Through their work at The Rehearsal Club, Mrs. Robinson and Miss Hall learned of the need for a school for children working on the New York stage and within a year the Professional Children’s School was established in borrowed rooms at The Rehearsal Club. — John Tucker

First Commencement
On June 8, 1916, two years after its founding, Professional Children’s School graduated its first senior class. “The graduation exercise was one of the most important events of the school history,” recalled a member of the Class of 1917 who was present at that first commencement. “The graduates had their respective compositions which they recited. The remainder of the school sang, while the smaller class danced Greek dances. After graduation, we realized we had to part with four of our dearest classmates.”

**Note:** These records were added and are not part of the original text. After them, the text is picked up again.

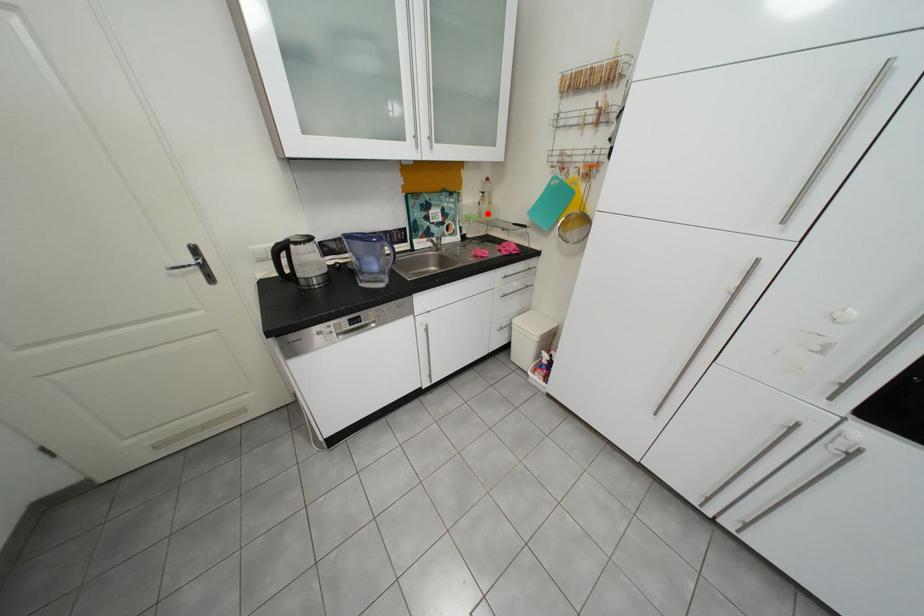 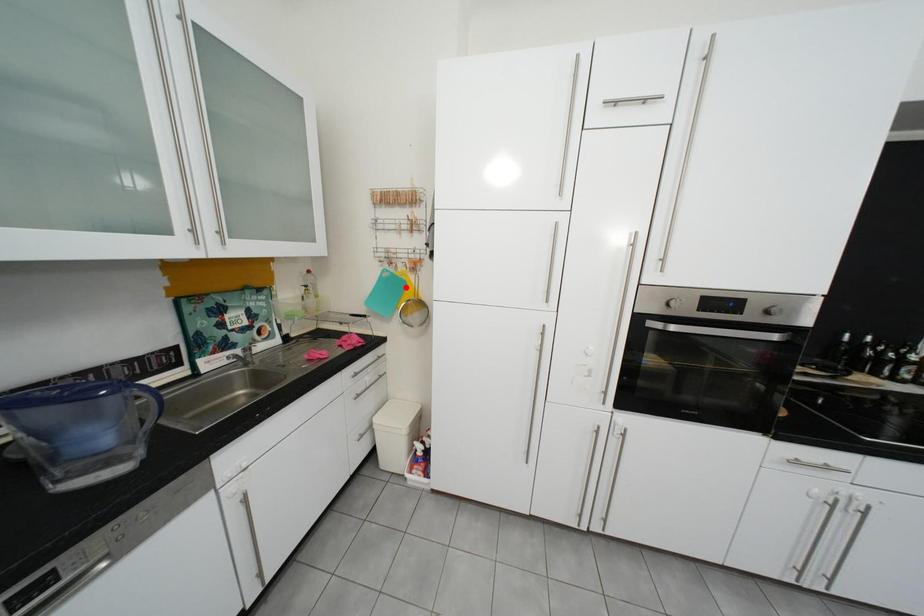 I am providing you with two images of the same scene from different viewpoints. A red point is marked on the first image and another point is marked on the second image. Does the point marked in image1 correspond to the same location as the one in image2?

No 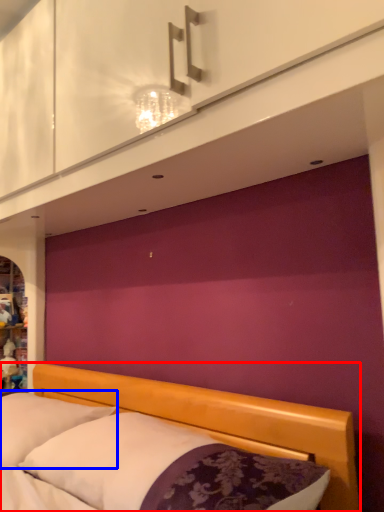 Question: Which of the following is the closest to the observer, bed (highlighted by a red box) or pillow (highlighted by a blue box)?

Choices:
 (A) bed
 (B) pillow

Answer: (A) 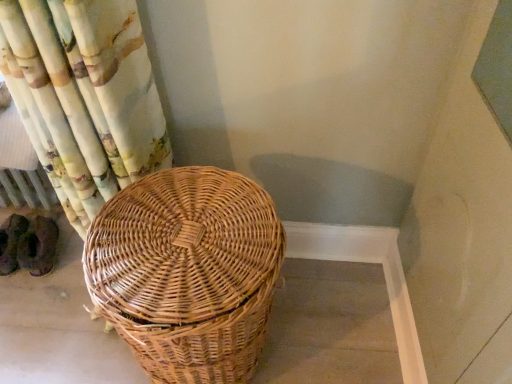 Locate an element on the screen. This screenshot has height=384, width=512. free point above woven brown picnic basket at center (from a real-world perspective) is located at coordinates (178, 228). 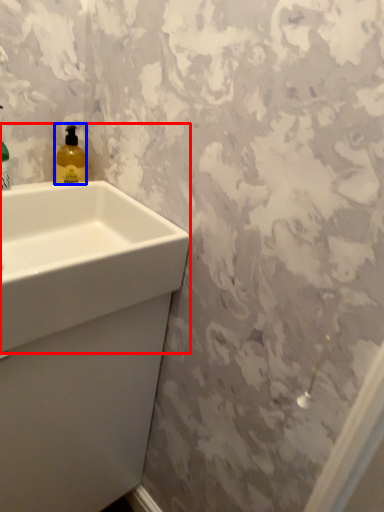 Question: Which of the following is the farthest to the observer, sink (highlighted by a red box) or soap dispenser (highlighted by a blue box)?

Choices:
 (A) sink
 (B) soap dispenser

Answer: (B) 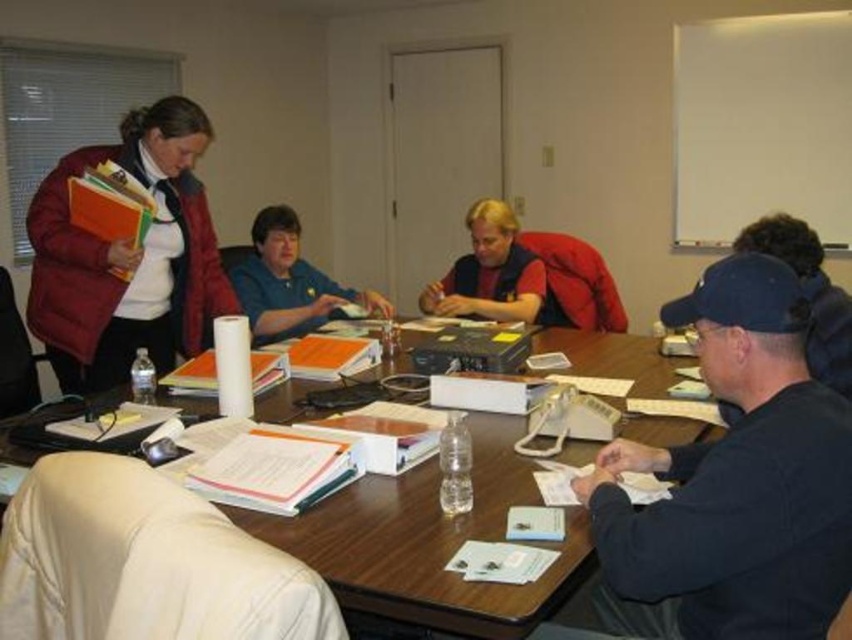 Question: Does wooden table at center appear under matte red jacket at left?

Choices:
 (A) no
 (B) yes

Answer: (B)

Question: Which point appears closest to the camera in this image?

Choices:
 (A) (159, 348)
 (B) (825, 348)
 (C) (432, 298)

Answer: (B)

Question: Which point is closer to the camera?

Choices:
 (A) (582, 444)
 (B) (275, 307)
 (C) (751, 566)

Answer: (C)

Question: Observing the image, what is the correct spatial positioning of wooden table at center in reference to blue fabric shirt at center?

Choices:
 (A) left
 (B) right

Answer: (B)

Question: Estimate the real-world distances between objects in this image. Which object is closer to the matte red jacket at left?

Choices:
 (A) blue fabric shirt at center
 (B) wooden table at center
 (C) matte red shirt at center
 (D) white leather chair at lower left

Answer: (A)

Question: Is wooden table at center smaller than black cap at upper right?

Choices:
 (A) yes
 (B) no

Answer: (B) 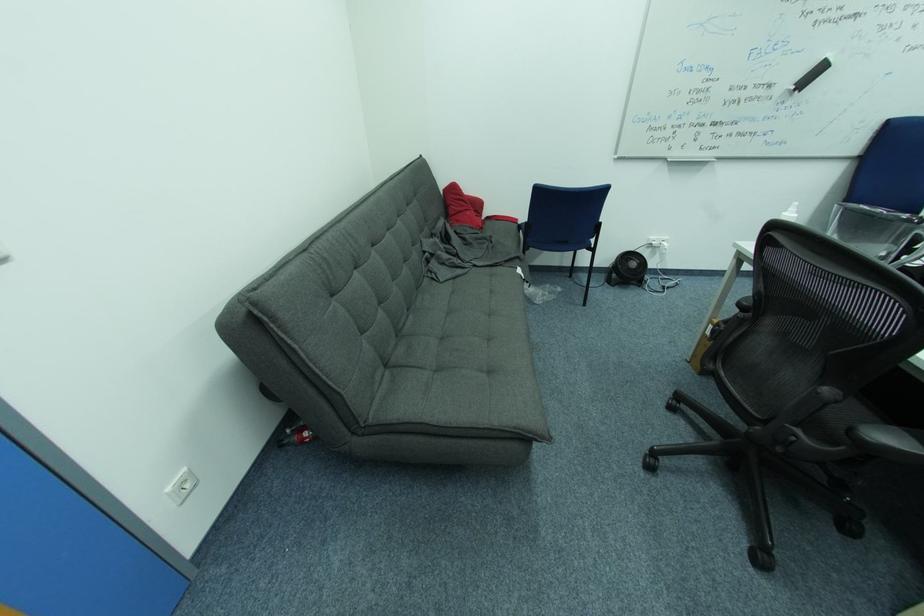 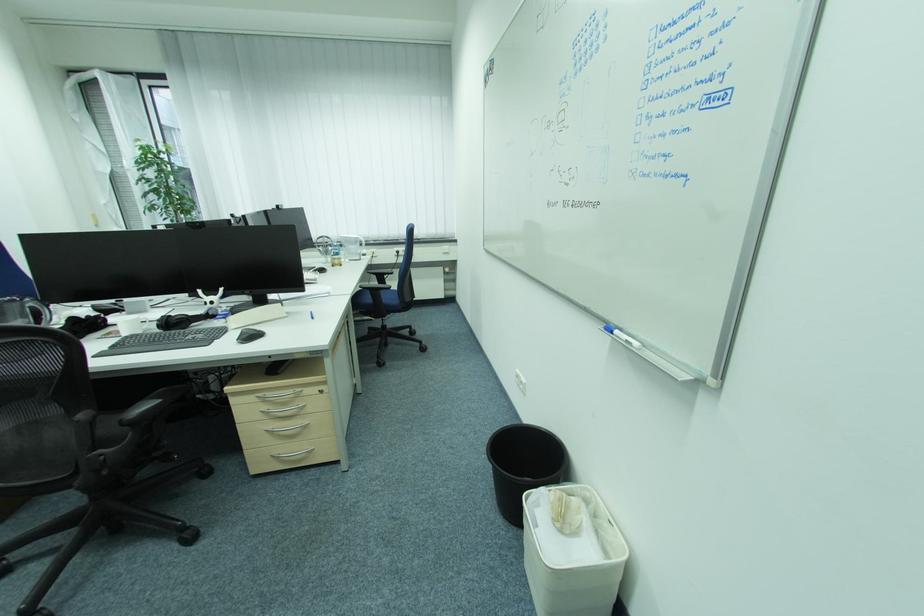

The ceremony was held with great fanfare at the Princess Theatre on West 39th Street. John Drew (left), one of the most distinguished actors of the day, was an honored guest and addressed the audience. Head of the notable acting family, Mr. Drew was uncle to John, Ethel and Lionel Barrymore.
Essayist John J. Chapman joined Drew on the platform and also spoke. Leading lady Elsie Ferguson presented the diplomas to the four graduates (three girls and one boy). An invocation was read by the Episcopal Bishop of New York, David H. Greer (left in top photo). Bishop Greer was the father of PCS co-founder Jean Greer Robinson and a member of the school’s first Board of Trustees.
Several newspapers covered the event which, in spite of the rain, drew a crowd of theater notables, filling the Princess Theater. As reported in one newspaper, Georgie Price, one of the graduates, read a composition entitled, “The Child on the Stage” in which he wrote “of his visiting the Rockies, the Grand Canyon and California in his vaudeville tours, and [he] said this was a better way to learn geography than in school.”